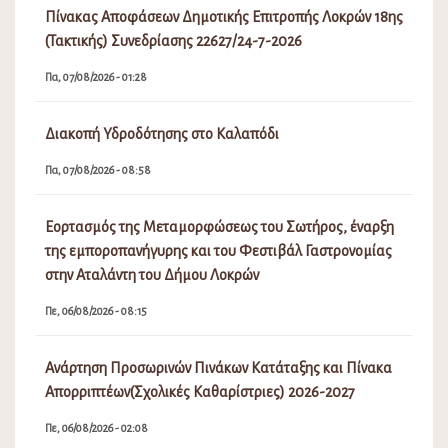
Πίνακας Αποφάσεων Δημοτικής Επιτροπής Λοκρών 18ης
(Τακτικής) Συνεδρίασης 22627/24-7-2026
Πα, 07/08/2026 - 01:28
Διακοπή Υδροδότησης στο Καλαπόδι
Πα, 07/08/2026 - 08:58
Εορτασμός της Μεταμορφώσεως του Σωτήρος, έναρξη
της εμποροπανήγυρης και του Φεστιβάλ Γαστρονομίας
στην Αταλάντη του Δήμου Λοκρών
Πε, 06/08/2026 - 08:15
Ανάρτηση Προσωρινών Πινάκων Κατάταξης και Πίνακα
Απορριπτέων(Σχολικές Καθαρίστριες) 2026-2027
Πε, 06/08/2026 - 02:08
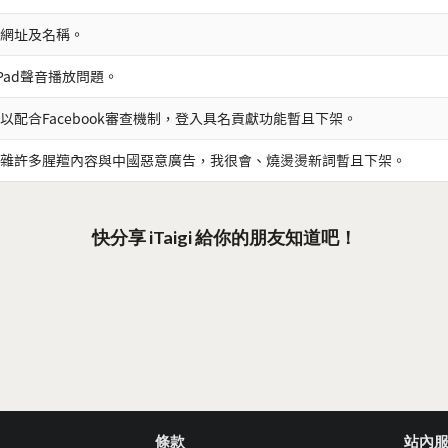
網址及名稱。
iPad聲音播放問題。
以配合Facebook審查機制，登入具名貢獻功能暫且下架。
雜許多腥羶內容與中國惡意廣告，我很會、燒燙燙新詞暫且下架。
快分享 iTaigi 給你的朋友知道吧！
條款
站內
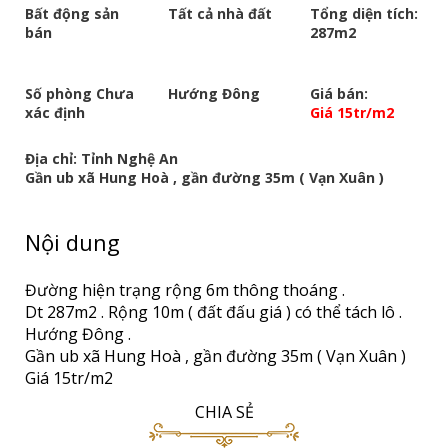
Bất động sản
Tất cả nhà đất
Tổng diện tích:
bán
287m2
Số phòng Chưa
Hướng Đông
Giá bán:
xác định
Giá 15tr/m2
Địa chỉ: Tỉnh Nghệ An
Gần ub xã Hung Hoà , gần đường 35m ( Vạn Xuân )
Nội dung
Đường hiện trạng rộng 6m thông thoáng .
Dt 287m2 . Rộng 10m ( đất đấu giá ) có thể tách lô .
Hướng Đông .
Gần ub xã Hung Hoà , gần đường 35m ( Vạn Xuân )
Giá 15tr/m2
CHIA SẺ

▬▬▬▬▬▬

One number makes up the answer: the number of lines among the entries that include the word "Λοκρών".

▸ ANSWER TO THE EXERCISE:
2